Begin at the line containing "Student Support" in the records below, end at the line containing "Privacy Policy", and retype each line in that span exactly. No other line and no image should appear.

[Saved entries]
※ ※ ※

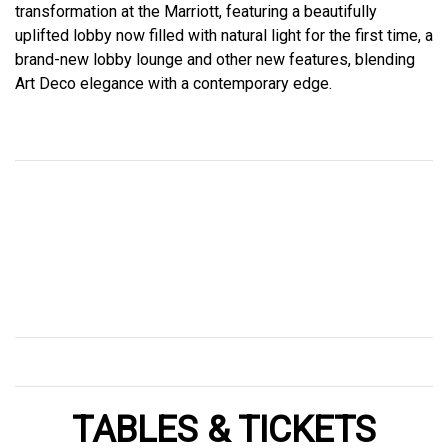
transformation at the Marriott, featuring a beautifully
uplifted lobby now filled with natural light for the first time, a
brand-new lobby lounge and other new features, blending
Art Deco elegance with a contemporary edge.
TABLES & TICKETS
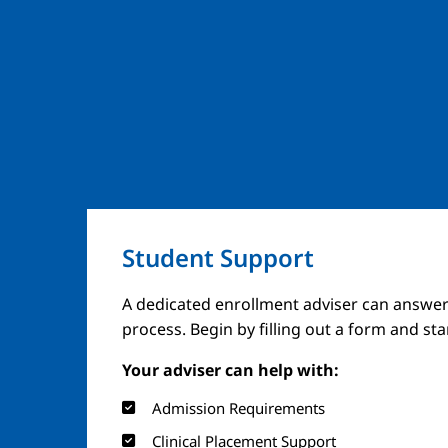
Student Support
A dedicated enrollment adviser can answer
process. Begin by filling out a form and st
Your adviser can help with:
Admission Requirements
Clinical Placement Support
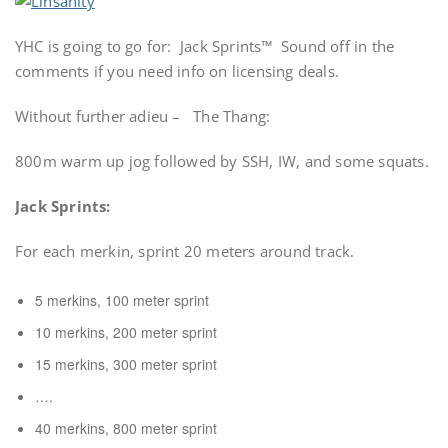
YHC is going to go for: Jack Sprints™ Sound off in the
comments if you need info on licensing deals.
Without further adieu – The Thang:
800m warm up jog followed by SSH, IW, and some squats.
Jack Sprints:
For each merkin, sprint 20 meters around track.
5 merkins, 100 meter sprint
10 merkins, 200 meter sprint
15 merkins, 300 meter sprint
….
40 merkins, 800 meter sprint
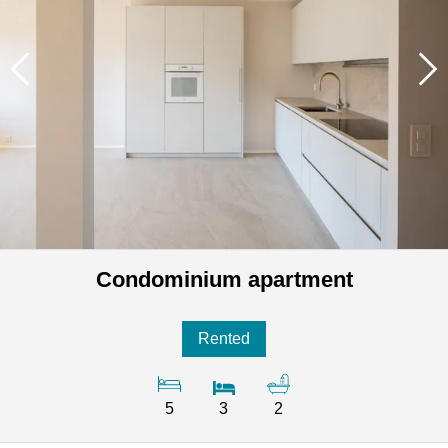
Condominium apartment
Rented
5
3
2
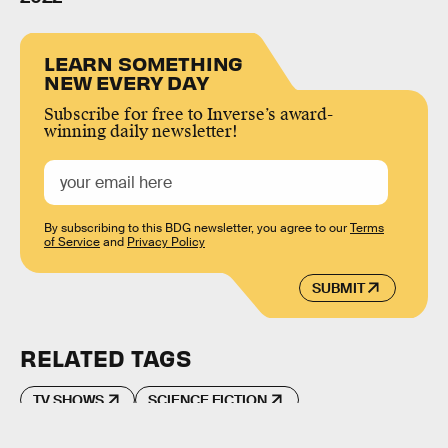
LEARN SOMETHING
NEW EVERY DAY
Subscribe for free to Inverse’s award-
winning daily newsletter!
By subscribing to this BDG newsletter, you agree to our
Terms
of Service
and
Privacy Policy
SUBMIT
RELATED TAGS
TV SHOWS
SCIENCE FICTION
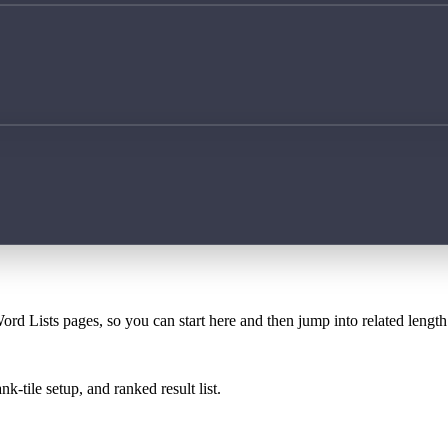
ord Lists pages, so you can start here and then jump into related lengt
k-tile setup, and ranked result list.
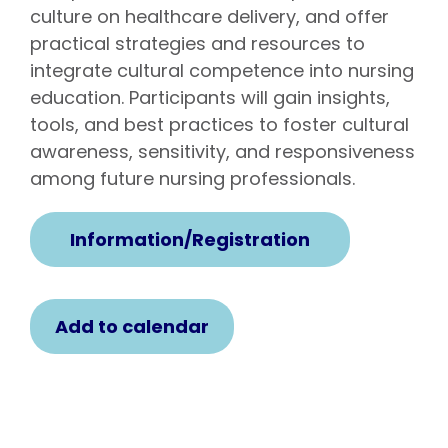
culture on healthcare delivery, and offer
practical strategies and resources to
integrate cultural competence into nursing
education. Participants will gain insights,
tools, and best practices to foster cultural
awareness, sensitivity, and responsiveness
among future nursing professionals.
Information/Registration
Add to calendar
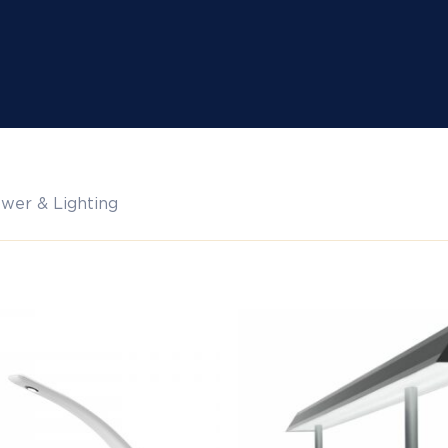
wer & Lighting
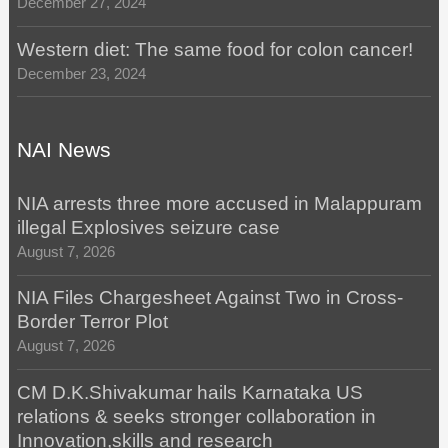
December 27, 2024
Western diet: The same food for colon cancer!
December 23, 2024
NAI News
NIA arrests three more accused in Malappuram
illegal Explosives seizure case
August 7, 2026
NIA Files Chargesheet Against Two in Cross-
Border Terror Plot
August 7, 2026
CM D.K.Shivakumar hails Karnataka US
relations & seeks stronger collaboration in
Innovation,skills and research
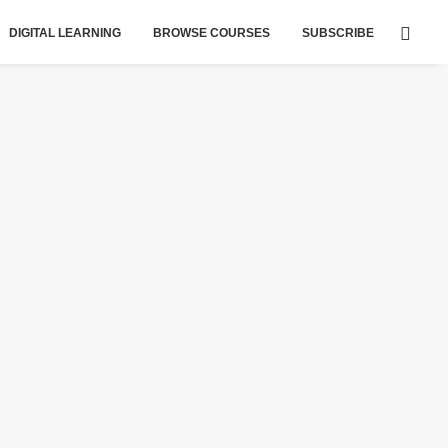
DIGITAL LEARNING
BROWSE COURSES
SUBSCRIBE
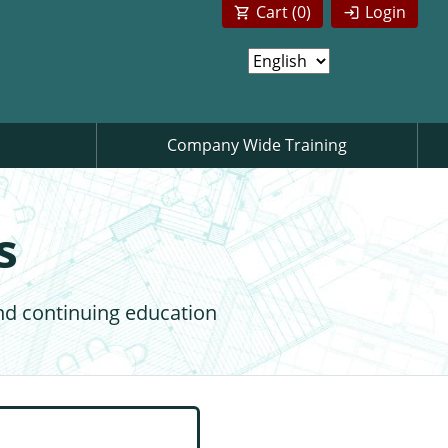
Cart (
0
)
Login
Company Wide Training
s
nd continuing education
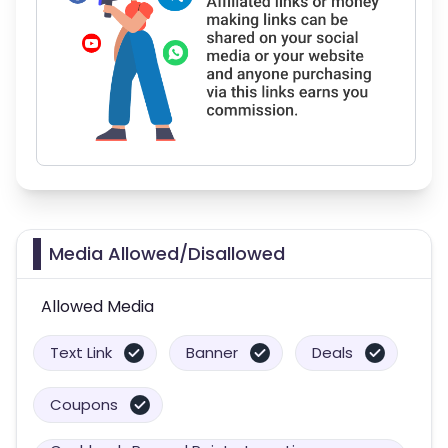
Media Allowed/Disallowed
Allowed Media
Text Link
Banner
Deals
Coupons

※ ※ ※

[ANSWER TO THE EXERCISE]
Student Support
A dedicated enrollment adviser can answer
process. Begin by filling out a form and st
Your adviser can help with:
Admission Requirements
Clinical Placement Support
YHC is going to go for: Jack Sprints™ Sound off in the
comments if you need info on licensing deals.
Without further adieu – The Thang:
800m warm up jog followed by SSH, IW, and some squats.
Jack Sprints:
For each merkin, sprint 20 meters around track.
5 merkins, 100 meter sprint
10 merkins, 200 meter sprint
15 merkins, 300 meter sprint
….
40 merkins, 800 meter sprint
Condominium apartment
Rented
5
3
2
LEARN SOMETHING
NEW EVERY DAY
Subscribe for free to Inverse’s award-
winning daily newsletter!
By subscribing to this BDG newsletter, you agree to our
Terms
of Service
and
Privacy Policy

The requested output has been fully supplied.